All those media complaints about the boring throne speech?
Not her job to help reporters come up with a news story, she says, baiting the news media as effectively as she does her political opponents.
Besides, she tells the crowd at the fundraiser, boring works when it comes to managing public finances.
Think of all the things that would be exciting: "like a train wreck."
Neither is it her job to come up with that kind of excitement. You want a train wreck, "just look at the NDP."
The partisan crowd ate it up, as one would expect. But party leader Clark has been playing the New Democrats for laughs in public speeches as well.
In an address delivered as premier to the annual convention of the Truck Loggers Association last month, Clark delivered a comic set piece, beginning with a less-than-flattering reference to her son, Hamish.
"My son is 13, and when you look at a 13-year-old, a teenager, generally, I don't know about you, but the first thing that comes to my mind is lazy. Recently ... I said to him: 'Hey, listen. You spilled that water on the couch. Can you clean it up, please?' He looked at me, and he went: 'You know, Mum, I'm pretty sure that that water is going to dry on its own.' I have this fear -- which other parents tell me he'll get over it -- that he's just too lazy. He's got to learn a work ethic."
At this point, you might be thinking if mom keeps talking this way in public, poor Hamish is going to need a therapist. But that was just the set-up.

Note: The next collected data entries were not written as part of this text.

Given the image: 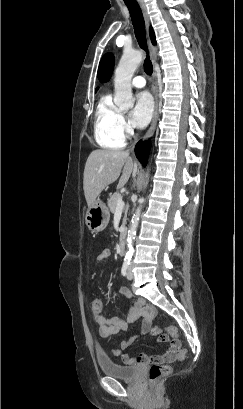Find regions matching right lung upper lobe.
<instances>
[{
	"mask_svg": "<svg viewBox=\"0 0 243 409\" xmlns=\"http://www.w3.org/2000/svg\"><path fill=\"white\" fill-rule=\"evenodd\" d=\"M150 32V38L152 40V43L155 44V35H154V31L152 28H150L149 30ZM113 67H114V57L112 54H105L99 64V68H98V79L101 82H107L112 74L113 71ZM98 88H96L97 91Z\"/></svg>",
	"mask_w": 243,
	"mask_h": 409,
	"instance_id": "cb5924a9",
	"label": "right lung upper lobe"
}]
</instances>
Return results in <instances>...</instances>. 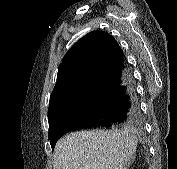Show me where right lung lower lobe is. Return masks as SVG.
Segmentation results:
<instances>
[{"instance_id": "right-lung-lower-lobe-1", "label": "right lung lower lobe", "mask_w": 177, "mask_h": 169, "mask_svg": "<svg viewBox=\"0 0 177 169\" xmlns=\"http://www.w3.org/2000/svg\"><path fill=\"white\" fill-rule=\"evenodd\" d=\"M89 82L91 99L79 113L59 123L50 138L52 148L66 132L81 128H107L139 118L134 79L123 52L98 71Z\"/></svg>"}]
</instances>
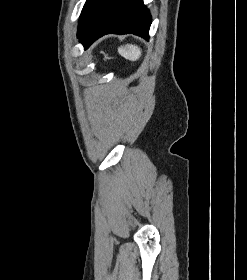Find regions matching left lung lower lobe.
Segmentation results:
<instances>
[{
	"label": "left lung lower lobe",
	"instance_id": "obj_1",
	"mask_svg": "<svg viewBox=\"0 0 247 280\" xmlns=\"http://www.w3.org/2000/svg\"><path fill=\"white\" fill-rule=\"evenodd\" d=\"M150 25L151 15L143 0H101L86 18L78 37L85 49L108 33H133L148 39Z\"/></svg>",
	"mask_w": 247,
	"mask_h": 280
}]
</instances>
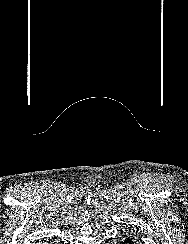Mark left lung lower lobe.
Wrapping results in <instances>:
<instances>
[{"instance_id": "0a47b994", "label": "left lung lower lobe", "mask_w": 188, "mask_h": 244, "mask_svg": "<svg viewBox=\"0 0 188 244\" xmlns=\"http://www.w3.org/2000/svg\"><path fill=\"white\" fill-rule=\"evenodd\" d=\"M119 243L120 244H136V241L132 236H127L123 240H120Z\"/></svg>"}]
</instances>
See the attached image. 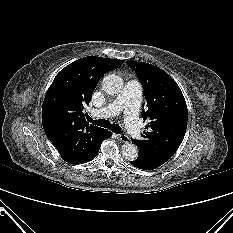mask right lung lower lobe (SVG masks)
I'll return each instance as SVG.
<instances>
[{"label": "right lung lower lobe", "mask_w": 233, "mask_h": 233, "mask_svg": "<svg viewBox=\"0 0 233 233\" xmlns=\"http://www.w3.org/2000/svg\"><path fill=\"white\" fill-rule=\"evenodd\" d=\"M111 135H112V132H110V131H108V130H105L104 133H103V135H102L101 140H100L99 143L94 147V149H92L81 161L77 162L76 164L85 163V162H88V161L94 159V158L97 156L98 152H99V148H100V146H101V143H102L105 139L111 137Z\"/></svg>", "instance_id": "1"}]
</instances>
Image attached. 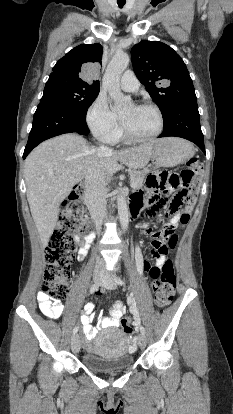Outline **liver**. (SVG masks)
<instances>
[{"label":"liver","mask_w":233,"mask_h":414,"mask_svg":"<svg viewBox=\"0 0 233 414\" xmlns=\"http://www.w3.org/2000/svg\"><path fill=\"white\" fill-rule=\"evenodd\" d=\"M154 143L103 153L82 136L67 133L37 146L25 160L24 178L31 215L43 247L48 245L56 226L61 202L92 166L96 164L107 176L120 171L122 165L143 168L151 158Z\"/></svg>","instance_id":"1"}]
</instances>
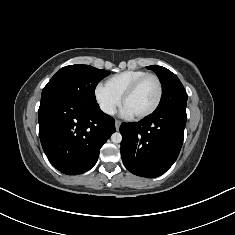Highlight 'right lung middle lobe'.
Returning <instances> with one entry per match:
<instances>
[{"label": "right lung middle lobe", "mask_w": 235, "mask_h": 235, "mask_svg": "<svg viewBox=\"0 0 235 235\" xmlns=\"http://www.w3.org/2000/svg\"><path fill=\"white\" fill-rule=\"evenodd\" d=\"M109 75L89 65H69L61 68L44 87L41 101L51 98H70L83 102H96L95 87Z\"/></svg>", "instance_id": "1"}]
</instances>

"Somebody said to me, look, you know, here's the thing: Your son is a teenager and it's just a natural thing for teenagers not to really have that get-up-and-go. Lots of times they're lazy. But you know, it's okay now."
Ready for the punchline?
"When your son is 31 years old and he's still sitting on the couch and he's asking you to clean up after him and he doesn't want to get up and do anything, and he doesn't have any ambition for the future, and he just really, really doesn't have any expectations for himself. ... By the time he's 31 years old, if he's still doing that, he is no longer a teenager. He's a New Democrat."

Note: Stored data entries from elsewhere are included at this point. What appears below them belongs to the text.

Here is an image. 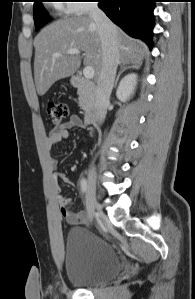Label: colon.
Returning <instances> with one entry per match:
<instances>
[{
	"label": "colon",
	"instance_id": "obj_1",
	"mask_svg": "<svg viewBox=\"0 0 195 299\" xmlns=\"http://www.w3.org/2000/svg\"><path fill=\"white\" fill-rule=\"evenodd\" d=\"M46 110L54 124L61 123L69 114V107L63 101H49Z\"/></svg>",
	"mask_w": 195,
	"mask_h": 299
}]
</instances>
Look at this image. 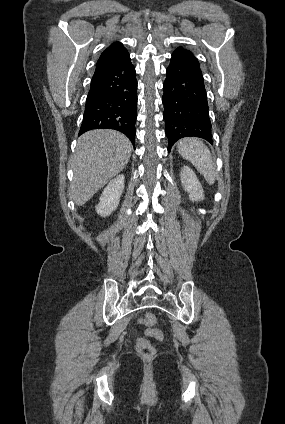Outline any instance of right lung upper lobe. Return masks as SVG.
<instances>
[{
    "instance_id": "right-lung-upper-lobe-1",
    "label": "right lung upper lobe",
    "mask_w": 285,
    "mask_h": 424,
    "mask_svg": "<svg viewBox=\"0 0 285 424\" xmlns=\"http://www.w3.org/2000/svg\"><path fill=\"white\" fill-rule=\"evenodd\" d=\"M127 58H129L127 49L121 43L114 42L103 51L97 61L96 69L119 63Z\"/></svg>"
}]
</instances>
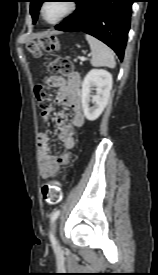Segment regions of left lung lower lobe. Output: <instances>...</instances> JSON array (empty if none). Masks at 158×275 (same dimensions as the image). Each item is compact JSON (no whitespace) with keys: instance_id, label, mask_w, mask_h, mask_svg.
<instances>
[{"instance_id":"left-lung-lower-lobe-1","label":"left lung lower lobe","mask_w":158,"mask_h":275,"mask_svg":"<svg viewBox=\"0 0 158 275\" xmlns=\"http://www.w3.org/2000/svg\"><path fill=\"white\" fill-rule=\"evenodd\" d=\"M76 11L56 25L61 31H83L111 47L123 59L134 0H75Z\"/></svg>"}]
</instances>
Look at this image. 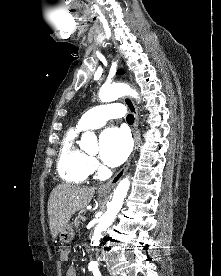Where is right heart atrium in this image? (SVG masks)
I'll list each match as a JSON object with an SVG mask.
<instances>
[{"mask_svg":"<svg viewBox=\"0 0 221 276\" xmlns=\"http://www.w3.org/2000/svg\"><path fill=\"white\" fill-rule=\"evenodd\" d=\"M88 163H89V168L91 172L95 171L98 168V162L95 158L89 157Z\"/></svg>","mask_w":221,"mask_h":276,"instance_id":"1","label":"right heart atrium"}]
</instances>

The joke worked so well that she repeated it the following week to the Association for Mineral Exploration B.C., changing only the laugh line: "When he's 31 years old and he's still doing that, he is not a teenager anymore; he's a socialist."
Any reaction, Mr. Horgan?
"I can't probe the mind of the premier any better than you can," the NDP leader told reporters when the comment was relayed to him. "But I can say that it's certainly disrespectful to 31-year-olds and it is also disconnected with the reality of our time. More and more children are having to go home because they can't find the opportunities that their parents could find."
Lame, when the premier's whole objective is to provoke a laugh from her supporters and a defensive reaction from her opponent.
Horgan played it better this week, when he dismissed the throne speech with a one-liner -- "that was a half-hour that none of us will ever get back" -- followed by the more serious and to the point: "People in B.C. are saying, I'm sure, 'Goodness me, didn't we just elect these people? Do they not have any ideas that are important to us?' "
As a new leader, Horgan is struggling to counter Clark's turn-on-a-dime ability to do witty, visionary, and partisan in almost the same breath. Naturally, he'll draw on advisers, researchers and colleagues alike. He may also need the services of a good joke writer, given the way she plays the game.